Spark AI Summit just concluded this week and as always, plenty of great announcements. (Note: I was one of the speakers at the event but this post is more about the announcements and areas of my personal interest in Spark. The whole art of virtual public speaking is another topic). The ML enhancements and impact is a bigger topic probably for another day as I catch up with all the relevant conference talks and try out the new features.
Firstly, I think the online format worked for this instance. This summit ( and I’ve been to it every year since its inception) was way more relaxing and didn’t leave me exhausted physically and mentally with information overload. Usually held at the Moscone in San Francisco, the event becomes a great opportunity to network with former colleagues, friends and Industry experts which is the most enjoyable part yet taxing in many ways with limited time to manage. The virtual interface was way better than most of the online events I’ve been to before – engaging and convenient. The biggest drawback was the networking aspect and the online networking options just don’t cut it. The video conferencing fatigue probably didn’t hit since it was 3 days and the videos were available instantly online so plenty of them are in my “Watch Later” list. (Note the talks I refer to below are only the few I watched so plenty of many more interesting ones)
The big announcement was the release of Spark 3.0 – Hard to believe but it’s been 10 years of evolution. I remember 2013 as the year I was adapting to the Hadoop ecosystem writing map-reduce using Java/Pig/Hive for large scale data pipelines when Spark started emerging as a fledgling competitor with an interesting distributed computational engine using Resilient Distributed Datasets (RDD). Fast-forward to 2020 and Spark is the foundation of large scale data implementations across the industry and its ecosystem has evolved to frameworks and engines like Delta and MLflow which are also gaining a foothold as foundational to the enterprise across Cloud providers. More importantly, smart investment into its DataFrames API has reduced the barrier to entry to it with the SQL access patterns.
There were tons of new features introduced but focusing on the ones I paid attention to. There has not been a major release of Spark for years so this is pretty significant (2.0 was in 2016).
Spark 3.0
- Adaptive Query execution: At the core, this helps in changing the number of reducers at runtime. It divides the SQL Execution plan into stages earlier instead of the usual RDD graph. Newer stages help injecting optimizations before the queries get executed as later stages have the full picture of the entire query plan to have a global picture of all shuffle dependencies . The execution plans can be auto-optimized at runtime for example changing a SortMergeJoin to a BroadcastJoin where applicable. This is huge in large-scale implementation when I see tons of poorly formed queries eating a lot of compute thanks to skewed joins.
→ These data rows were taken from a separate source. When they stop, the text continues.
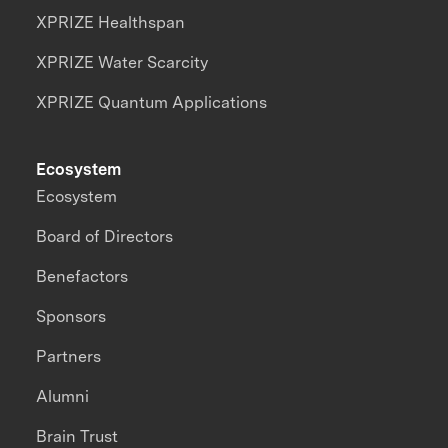
XPRIZE Healthspan
XPRIZE Water Scarcity
XPRIZE Quantum Applications
Ecosystem
Ecosystem
Board of Directors
Benefactors
Sponsors
Partners
Alumni
Brain Trust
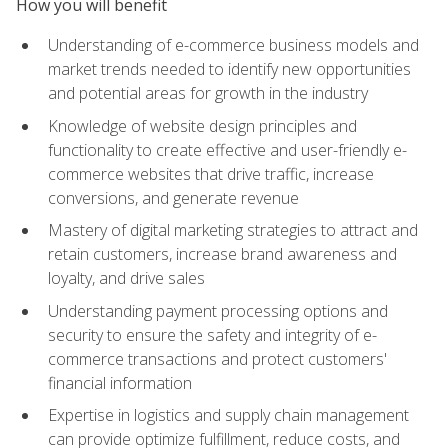
How you will benefit
Understanding of e-commerce business models and
market trends needed to identify new opportunities
and potential areas for growth in the industry
Knowledge of website design principles and
functionality to create effective and user-friendly e-
commerce websites that drive traffic, increase
conversions, and generate revenue
Mastery of digital marketing strategies to attract and
retain customers, increase brand awareness and
loyalty, and drive sales
Understanding payment processing options and
security to ensure the safety and integrity of e-
commerce transactions and protect customers'
financial information
Expertise in logistics and supply chain management
can provide optimize fulfillment, reduce costs, and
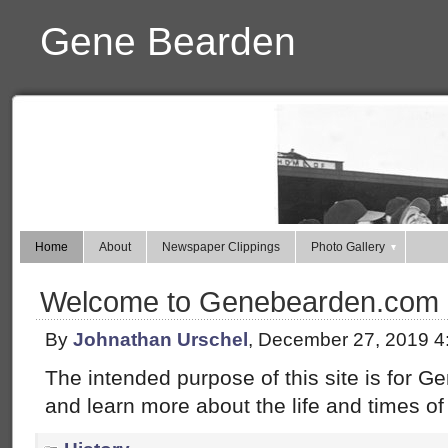
Gene Bearden
Home
About
Newspaper Clippings
Photo Gallery
Welcome to Genebearden.com
By
Johnathan Urschel
, December 27, 2019 4
The intended purpose of this site is for 
and learn more about the life and times of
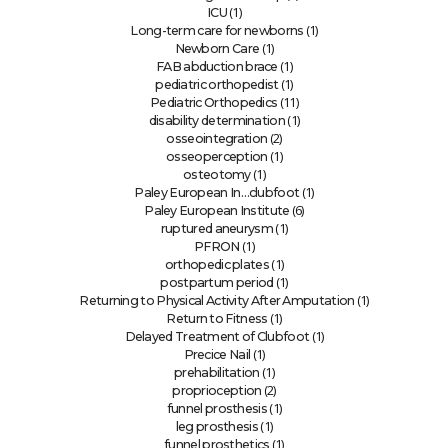
(1)
ICU
(1)
Long-term care for newborns
(1)
Newborn Care
(1)
FAB abduction brace
(1)
pediatric orthopedist
(11)
Pediatric Orthopedics
(1)
disability determination
(2)
osseointegration
(1)
osseoperception
(1)
osteotomy
(1)
Paley European In…clubfoot
(6)
Paley European Institute
(1)
ruptured aneurysm
(1)
PFRON
(1)
orthopedic plates
(1)
postpartum period
(1)
Returning to Physical Activity After Amputation
(1)
Return to Fitness
(1)
Delayed Treatment of Clubfoot
(1)
Precice Nail
(1)
prehabilitation
(2)
proprioception
(1)
funnel prosthesis
(1)
leg prosthesis
(1)
funnel prosthetics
More specifically, settings like the number of shuffle partitions set using spark.sql.shuffle.partitions which has defaulted to 200 since inception can now be automatically tuned based on the reducers required for the mapping stage output – i.e. setting it high for larger data and smaller for smaller data.
- Dynamic partition pruning: Enables the ability to perform filter pushdowns versus table scans by adding a partition pruning filter. At the core if you consider a broadcast hash join between a fact and dimension table, the enhancement intercepts the result of the broadcast and plugs them as a filter on top of the dynamic filter on the fact table as opposed to the earlier approach of pushing out the broadcast hash table derived from the dimension table to every worker to determine the value of the join with the fact. This is huge to avoid scanning irrelevant data. This session explains it well.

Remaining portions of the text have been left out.